▸ TASK TO CARRY OUT:
Transcribe each record below word for word.

Collected data entries
********************

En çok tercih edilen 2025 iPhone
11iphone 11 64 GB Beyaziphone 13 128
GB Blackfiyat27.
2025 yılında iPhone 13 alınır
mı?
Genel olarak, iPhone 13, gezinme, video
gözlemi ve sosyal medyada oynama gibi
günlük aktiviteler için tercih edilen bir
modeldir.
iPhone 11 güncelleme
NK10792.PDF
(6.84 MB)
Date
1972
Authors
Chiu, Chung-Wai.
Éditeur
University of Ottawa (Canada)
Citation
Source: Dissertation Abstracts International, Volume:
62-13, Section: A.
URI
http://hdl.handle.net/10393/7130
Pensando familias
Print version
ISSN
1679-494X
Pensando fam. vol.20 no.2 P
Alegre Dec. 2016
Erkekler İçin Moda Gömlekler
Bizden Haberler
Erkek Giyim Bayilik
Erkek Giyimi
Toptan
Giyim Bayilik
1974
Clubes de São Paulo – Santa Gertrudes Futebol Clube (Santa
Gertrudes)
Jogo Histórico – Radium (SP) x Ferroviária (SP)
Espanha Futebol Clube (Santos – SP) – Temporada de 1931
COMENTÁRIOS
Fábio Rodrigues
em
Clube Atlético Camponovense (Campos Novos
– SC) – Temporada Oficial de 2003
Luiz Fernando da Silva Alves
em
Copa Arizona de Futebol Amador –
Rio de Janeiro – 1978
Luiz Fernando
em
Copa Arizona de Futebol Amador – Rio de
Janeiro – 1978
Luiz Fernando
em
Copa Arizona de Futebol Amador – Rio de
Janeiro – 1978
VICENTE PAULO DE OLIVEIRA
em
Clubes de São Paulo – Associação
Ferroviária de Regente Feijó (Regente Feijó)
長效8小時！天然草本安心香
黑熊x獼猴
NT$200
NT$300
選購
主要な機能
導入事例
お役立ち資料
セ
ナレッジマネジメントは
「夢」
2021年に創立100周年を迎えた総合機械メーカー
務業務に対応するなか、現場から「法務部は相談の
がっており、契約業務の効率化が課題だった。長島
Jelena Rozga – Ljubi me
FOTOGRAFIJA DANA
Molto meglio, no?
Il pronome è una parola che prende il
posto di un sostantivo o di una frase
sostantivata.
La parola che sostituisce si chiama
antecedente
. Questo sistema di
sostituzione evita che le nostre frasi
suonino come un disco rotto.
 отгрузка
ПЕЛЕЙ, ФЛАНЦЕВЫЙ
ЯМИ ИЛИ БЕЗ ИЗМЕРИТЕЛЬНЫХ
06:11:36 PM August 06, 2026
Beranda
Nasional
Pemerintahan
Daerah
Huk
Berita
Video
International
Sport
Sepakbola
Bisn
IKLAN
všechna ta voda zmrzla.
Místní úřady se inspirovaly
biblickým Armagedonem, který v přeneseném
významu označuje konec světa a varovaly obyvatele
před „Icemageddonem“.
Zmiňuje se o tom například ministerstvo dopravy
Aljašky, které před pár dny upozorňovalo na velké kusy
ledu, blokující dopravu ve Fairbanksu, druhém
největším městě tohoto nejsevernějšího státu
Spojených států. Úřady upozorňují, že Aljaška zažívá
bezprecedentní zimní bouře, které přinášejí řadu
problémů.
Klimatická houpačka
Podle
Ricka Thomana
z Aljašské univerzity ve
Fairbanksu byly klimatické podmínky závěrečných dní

********************

▸ ANSWER TO THE PROBLEM:
En çok tercih edilen 2025 iPhone
11iphone 11 64 GB Beyaziphone 13 128
GB Blackfiyat27.
2025 yılında iPhone 13 alınır
mı?
Genel olarak, iPhone 13, gezinme, video
gözlemi ve sosyal medyada oynama gibi
günlük aktiviteler için tercih edilen bir
modeldir.
iPhone 11 güncelleme
NK10792.PDF
(6.84 MB)
Date
1972
Authors
Chiu, Chung-Wai.
Éditeur
University of Ottawa (Canada)
Citation
Source: Dissertation Abstracts International, Volume:
62-13, Section: A.
URI
http://hdl.handle.net/10393/7130
Pensando familias
Print version
ISSN
1679-494X
Pensando fam. vol.20 no.2 P
Alegre Dec. 2016
Erkekler İçin Moda Gömlekler
Bizden Haberler
Erkek Giyim Bayilik
Erkek Giyimi
Toptan
Giyim Bayilik
1974
Clubes de São Paulo – Santa Gertrudes Futebol Clube (Santa
Gertrudes)
Jogo Histórico – Radium (SP) x Ferroviária (SP)
Espanha Futebol Clube (Santos – SP) – Temporada de 1931
COMENTÁRIOS
Fábio Rodrigues
em
Clube Atlético Camponovense (Campos Novos
– SC) – Temporada Oficial de 2003
Luiz Fernando da Silva Alves
em
Copa Arizona de Futebol Amador –
Rio de Janeiro – 1978
Luiz Fernando
em
Copa Arizona de Futebol Amador – Rio de
Janeiro – 1978
Luiz Fernando
em
Copa Arizona de Futebol Amador – Rio de
Janeiro – 1978
VICENTE PAULO DE OLIVEIRA
em
Clubes de São Paulo – Associação
Ferroviária de Regente Feijó (Regente Feijó)
長效8小時！天然草本安心香
黑熊x獼猴
NT$200
NT$300
選購
主要な機能
導入事例
お役立ち資料
セ
ナレッジマネジメントは
「夢」
2021年に創立100周年を迎えた総合機械メーカー
務業務に対応するなか、現場から「法務部は相談の
がっており、契約業務の効率化が課題だった。長島
Jelena Rozga – Ljubi me
FOTOGRAFIJA DANA
Molto meglio, no?
Il pronome è una parola che prende il
posto di un sostantivo o di una frase
sostantivata.
La parola che sostituisce si chiama
antecedente
. Questo sistema di
sostituzione evita che le nostre frasi
suonino come un disco rotto.
 отгрузка
ПЕЛЕЙ, ФЛАНЦЕВЫЙ
ЯМИ ИЛИ БЕЗ ИЗМЕРИТЕЛЬНЫХ
06:11:36 PM August 06, 2026
Beranda
Nasional
Pemerintahan
Daerah
Huk
Berita
Video
International
Sport
Sepakbola
Bisn
IKLAN
všechna ta voda zmrzla.
Místní úřady se inspirovaly
biblickým Armagedonem, který v přeneseném
významu označuje konec světa a varovaly obyvatele
před „Icemageddonem“.
Zmiňuje se o tom například ministerstvo dopravy
Aljašky, které před pár dny upozorňovalo na velké kusy
ledu, blokující dopravu ve Fairbanksu, druhém
největším městě tohoto nejsevernějšího státu
Spojených států. Úřady upozorňují, že Aljaška zažívá
bezprecedentní zimní bouře, které přinášejí řadu
problémů.
Klimatická houpačka
Podle
Ricka Thomana
z Aljašské univerzity ve
Fairbanksu byly klimatické podmínky závěrečných dní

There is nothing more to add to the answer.